▶ [WORK TO COMPLETE]: Every entry below should be written out exactly, and no image should appear.
=== Section Start ===
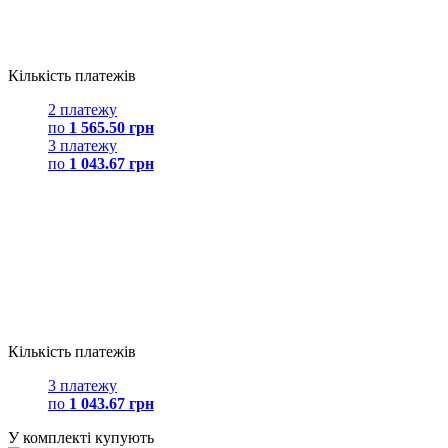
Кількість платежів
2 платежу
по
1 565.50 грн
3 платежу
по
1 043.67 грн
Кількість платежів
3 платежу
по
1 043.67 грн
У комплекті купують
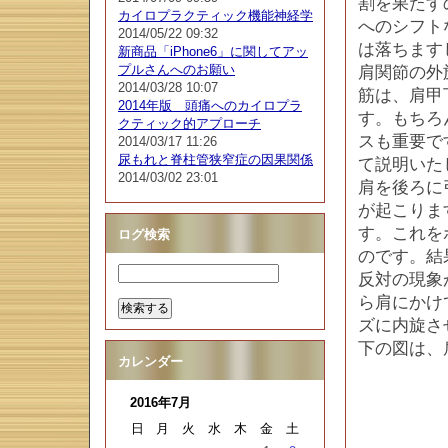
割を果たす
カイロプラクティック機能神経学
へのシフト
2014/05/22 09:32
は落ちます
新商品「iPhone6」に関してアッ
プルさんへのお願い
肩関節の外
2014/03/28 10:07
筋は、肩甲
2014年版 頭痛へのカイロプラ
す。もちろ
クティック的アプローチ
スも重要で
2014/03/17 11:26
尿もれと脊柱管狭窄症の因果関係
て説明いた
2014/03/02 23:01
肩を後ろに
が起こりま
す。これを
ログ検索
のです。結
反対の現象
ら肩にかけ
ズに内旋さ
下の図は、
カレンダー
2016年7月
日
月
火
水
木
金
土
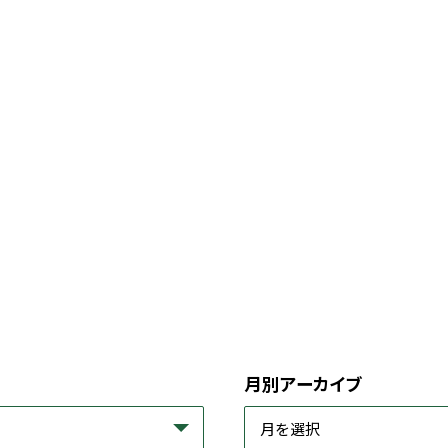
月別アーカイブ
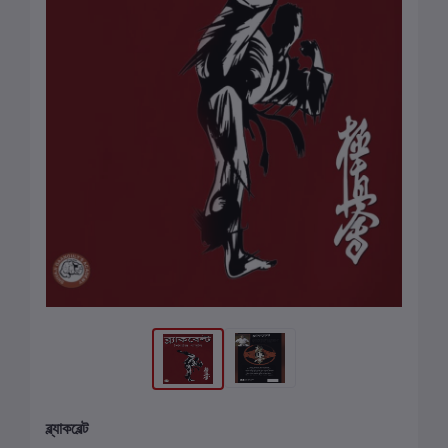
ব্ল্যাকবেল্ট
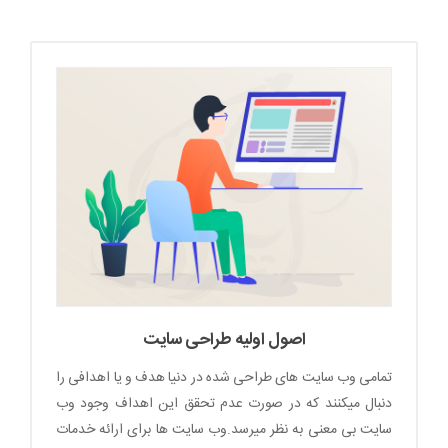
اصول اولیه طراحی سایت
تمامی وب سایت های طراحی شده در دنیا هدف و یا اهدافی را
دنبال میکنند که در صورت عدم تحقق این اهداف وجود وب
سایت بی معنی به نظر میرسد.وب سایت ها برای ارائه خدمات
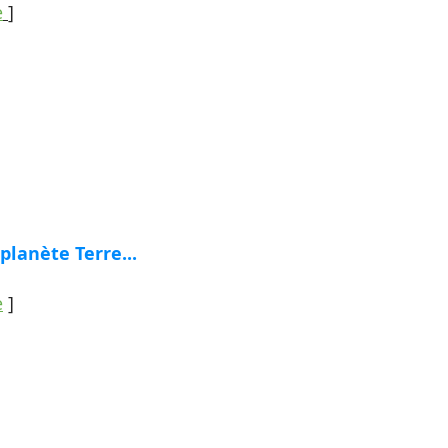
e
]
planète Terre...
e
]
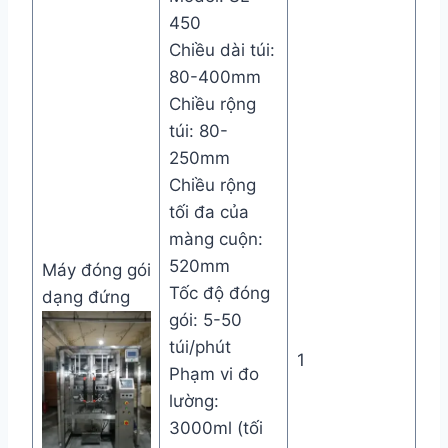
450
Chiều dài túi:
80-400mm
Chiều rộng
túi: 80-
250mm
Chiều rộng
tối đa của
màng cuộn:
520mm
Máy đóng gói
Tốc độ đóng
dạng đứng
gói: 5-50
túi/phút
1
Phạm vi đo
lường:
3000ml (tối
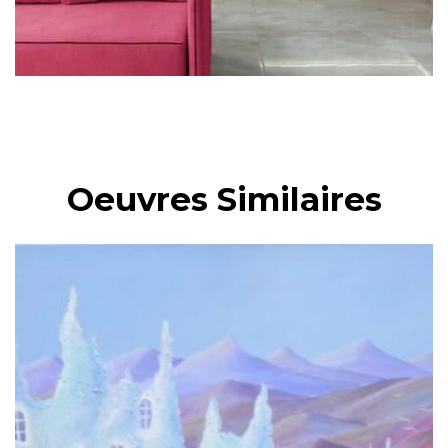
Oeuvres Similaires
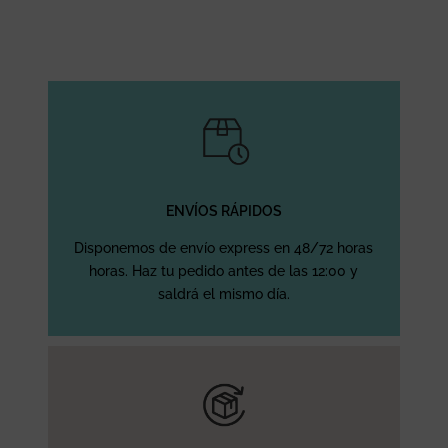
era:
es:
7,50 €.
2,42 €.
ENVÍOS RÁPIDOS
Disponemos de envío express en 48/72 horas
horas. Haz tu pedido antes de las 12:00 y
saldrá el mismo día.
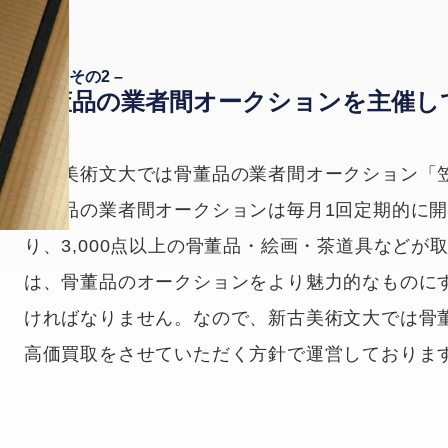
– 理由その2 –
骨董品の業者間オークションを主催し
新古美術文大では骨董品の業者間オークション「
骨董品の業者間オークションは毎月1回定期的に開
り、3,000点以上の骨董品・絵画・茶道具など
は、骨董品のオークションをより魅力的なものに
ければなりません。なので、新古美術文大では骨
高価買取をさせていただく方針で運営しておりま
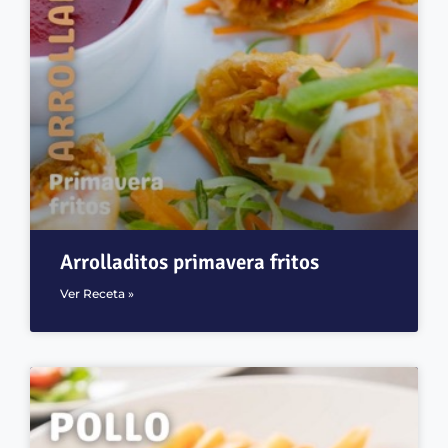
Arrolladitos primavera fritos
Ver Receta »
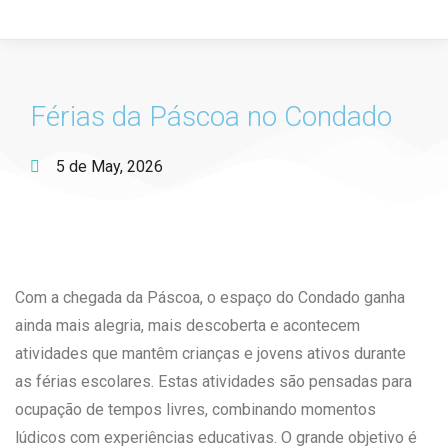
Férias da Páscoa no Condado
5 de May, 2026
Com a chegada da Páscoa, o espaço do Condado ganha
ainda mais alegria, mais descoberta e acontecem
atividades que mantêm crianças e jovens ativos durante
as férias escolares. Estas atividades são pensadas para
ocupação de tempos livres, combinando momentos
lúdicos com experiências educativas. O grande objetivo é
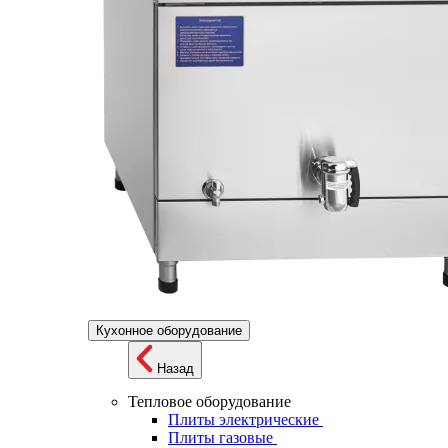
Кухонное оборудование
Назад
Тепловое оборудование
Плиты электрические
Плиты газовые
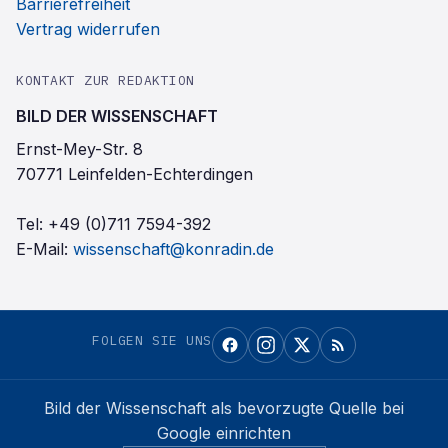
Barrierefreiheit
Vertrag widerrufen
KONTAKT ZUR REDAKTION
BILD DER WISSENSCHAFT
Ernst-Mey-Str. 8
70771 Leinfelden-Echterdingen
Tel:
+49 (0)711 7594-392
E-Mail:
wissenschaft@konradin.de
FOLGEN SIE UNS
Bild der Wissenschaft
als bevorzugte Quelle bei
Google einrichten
=== Section End ===
▶ [EXERCISE RESULT]:
Кількість платежів
2 платежу
по
1 565.50 грн
3 платежу
по
1 043.67 грн
Кількість платежів
3 платежу
по
1 043.67 грн
У комплекті купують
割を果たす
カイロプラクティック機能神経学
へのシフト
2014/05/22 09:32
は落ちます
新商品「iPhone6」に関してアッ
プルさんへのお願い
肩関節の外
2014/03/28 10:07
筋は、肩甲
2014年版 頭痛へのカイロプラ
す。もちろ
クティック的アプローチ
スも重要で
2014/03/17 11:26
尿もれと脊柱管狭窄症の因果関係
て説明いた
2014/03/02 23:01
肩を後ろに
が起こりま
す。これを
ログ検索
のです。結
反対の現象
ら肩にかけ
ズに内旋さ
下の図は、
カレンダー
2016年7月
日
月
火
水
木
金
土
月別アーカイブ
ব্ল্যাকবেল্ট
اصول اولیه طراحی سایت
تمامی وب سایت های طراحی شده در دنیا هدف و یا اهدافی را
دنبال میکنند که در صورت عدم تحقق این اهداف وجود وب
سایت بی معنی به نظر میرسد.وب سایت ها برای ارائه خدمات
e
]
planète Terre...
e
]
450
Chiều dài túi:
80-400mm
Chiều rộng
túi: 80-
250mm
Chiều rộng
tối đa của
màng cuộn:
520mm
Máy đóng gói
Tốc độ đóng
dạng đứng
gói: 5-50
túi/phút
1
Phạm vi đo
lường:
3000ml (tối
Oeuvres Similaires
era:
es:
7,50 €.
2,42 €.
ENVÍOS RÁPIDOS
Disponemos de envío express en 48/72 horas
horas. Haz tu pedido antes de las 12:00 y
saldrá el mismo día.
– 理由その2 –
骨董品の業者間オークションを主催し
新古美術文大では骨董品の業者間オークション「
骨董品の業者間オークションは毎月1回定期的に開
り、3,000点以上の骨董品・絵画・茶道具など
は、骨董品のオークションをより魅力的なものに
ければなりません。なので、新古美術文大では骨
高価買取をさせていただく方針で運営しておりま
Arrolladitos primavera fritos
Ver Receta »
Férias da Páscoa no Condado
5 de May, 2026
Com a chegada da Páscoa, o espaço do Condado ganha
ainda mais alegria, mais descoberta e acontecem
atividades que mantêm crianças e jovens ativos durante
as férias escolares. Estas atividades são pensadas para
ocupação de tempos livres, combinando momentos
lúdicos com experiências educativas. O grande objetivo é
Кухонное оборудование
Назад
Тепловое оборудование
Плиты электрические
Плиты газовые
Barrierefreiheit
Vertrag widerrufen
KONTAKT ZUR REDAKTION
BILD DER WISSENSCHAFT
Ernst-Mey-Str. 8
70771 Leinfelden-Echterdingen
Tel:
+49 (0)711 7594-392
E-Mail:
wissenschaft@konradin.de
FOLGEN SIE UNS
Bild der Wissenschaft
als bevorzugte Quelle bei
Google einrichten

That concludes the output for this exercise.